I’ve been praying the whole 9 months that I could deliver vaginally and sometimes felt good about it and sometimes full of despair. Well, when it was the week before my due date I got very discouraged and noticed a book in our bookshelf—Drawing on the Powers of Heaven. It was a book about the power of faith and how God wants to give us what we desire—he just wants us to live worthy of the blessings and to ask for them. Plus, we had exert our faith that he would fulfill our prayers, which required positive thinking. So I exerted all the faith I could and tried to think positive, which sometimes was very difficult. I prayed constantly through the days that the baby would come within 5 days of his due date. Blake gave me a blessing the day after my due date during which he told me that God was pleased with the choices I’ve made in my life and according to my faith, everything would work out according to my desires.
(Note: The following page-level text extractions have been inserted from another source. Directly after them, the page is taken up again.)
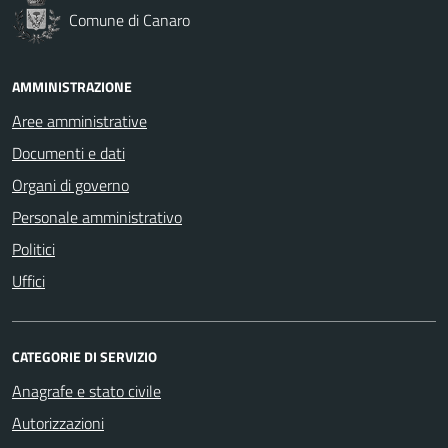
Comune di Canaro
AMMINISTRAZIONE
Aree amministrative
Documenti e dati
Organi di governo
Personale amministrativo
Politici
Uffici
CATEGORIE DI SERVIZIO
Anagrafe e stato civile
Autorizzazioni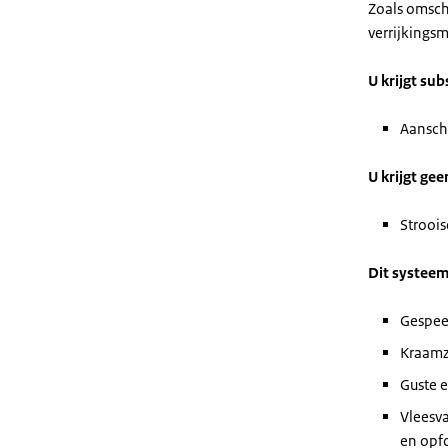
Zoals omsch
verrijkingsm
U krijgt sub
Aansch
U krijgt gee
Stroois
Dit systeem
Gespee
Kraamz
Guste 
Vleesv
en opf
I don’t know where the Castor oil fits in to any of this, but I do know I had the baby just 3 days past his due date, which was a miracle to me because he didn’t seem to be going anywhere. Also, when the baby was in distress and his heart rate was dropping and I seemed to see all my progress vanishing before my eyes, I prayed that I would know the right way to push so the baby could come out. I felt that I wasn’t doing it right. That was when the doctor said we had to choose a C-section or the vacuum and I just had a feeling that Heavenly Father was going to bless me—I just needed to exert my faith. It was a hard thing for me to go against every single person in that room who thought I was making the wrong decision. I could see it in Blake’s eyes that he thought I should stop trying but he was supportive and stuck with my decision. When they told me this was the last time, to push with everything I had, I suddenly knew that I needed to push more from below than straight on and that’s when the baby popped out. I felt so guided and extremely blessed that Heavenly Father helped me have the baby the way I wanted to. Heavenly Father wants to bless us and he will and DOES.
5 comments:
Thanks for that. It's always inspiring to hear how faith has helped others. Good luck!
Amen to that. I'm so glad that it went so well and you were blessed to have a VBAC. Heavenly Father really does guide us. :)
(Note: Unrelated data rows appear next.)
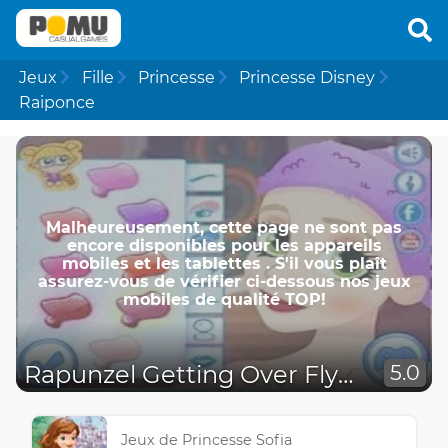
Jeux
Fille
Princesse
Princesse Disney
Raiponce
Malheureusement, cette page ne ​​sont pas
encore disponibles pour les appareils
mobiles et les tablettes . S'il vous plaît
assurez-vous de vérifier ci-dessous nos jeux
mobiles de qualité TOP!
Rapunzel Getting Over Flynn
5.0
Jeux de Princesse Sofia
What a beautiful testimony! THanks for sharing! I will have to reread it next time I'm pregnant and having panic attacks that my next birth will be like my first one! Hope you're doing well!
Thank you for sharing that! You almost had me in tears because it is such a beautiful experience. I've been studying about faith because I need to be better at it and this is the perfect example that faith IS power.
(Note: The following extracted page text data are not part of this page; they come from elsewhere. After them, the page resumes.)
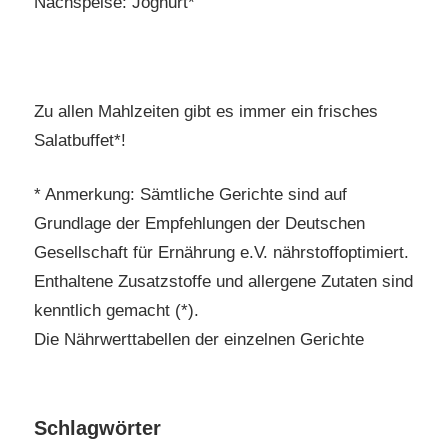
Nachspeise: Joghurt*
Zu allen Mahlzeiten gibt es immer ein frisches
Salatbuffet*!
* Anmerkung: Sämtliche Gerichte sind auf
Grundlage der Empfehlungen der Deutschen
Gesellschaft für Ernährung e.V. nährstoffoptimiert.
Enthaltene Zusatzstoffe und allergene Zutaten sind
kenntlich gemacht (*).
Die Nährwerttabellen der einzelnen Gerichte
Schlagwörter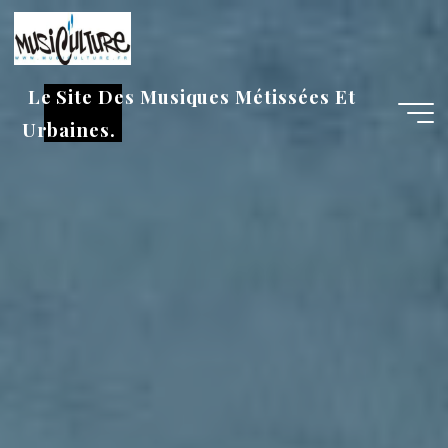
Aller
au
contenu
Le Site Des Musiques Métissées Et
Urbaines.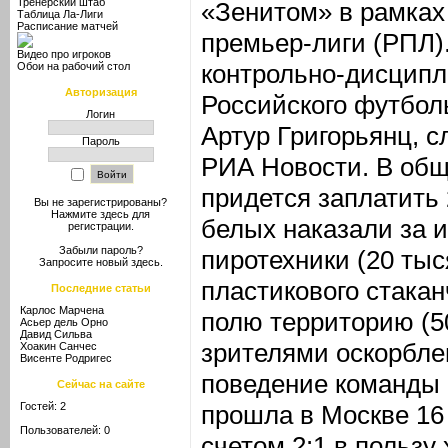
Тренерский штаб
«Зенитом» в рамках 
Таблица Ла-Лиги
Расписание матчей
премьер-лиги (РПЛ).
Видео про игроков
контрольно-дисципл
Обои на рабочий стол
Авторизация
Российского футбол
Логин
Артур Григорьянц, с
Пароль
РИА Новости. В общ
придется заплатить 
Вы не зарегистрированы?
Нажмите здесь
для
белых наказали за 
регистрации.
Забыли пароль?
пиротехники (20 тыс
Запросите новый
здесь
.
пластикового стака
Последние статьи
Карлос Марчена
полю территорию (5
Асьер дель Орно
Давид Сильва
зрителями оскорбл
Хоакин Санчес
Висенте Родригес
поведение команды (
Сейчас на сайте
Гостей: 2
прошла в Москве 16
Пользователей: 0
счетом 2:1 в пользу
YAYAY!!! I am so glad! Way to exert your faith over these low nine (more like TEN) months! Oh my goodness, I can't believe how down-to-the-wire it came for you, but I'm so glad you got to have a VBAC! It was kinda like that for me. After being in labor so long, they were trying to get me to consent to a C-section, and they had started trying to draw blood for the labs they would need with the C-section, and they couldn't get any blood out of me! hahaha! I laugh now, but seriously, they stuck me over ten times trying to get blood. But I took it as a blessing in disguise, because it delayed the C-section and I was able to deliver vaginally. Anyway, crazy stuff.
I hope you are doing well. I heard that you have been making a fast recovery and I hope that is still true! You are amazing!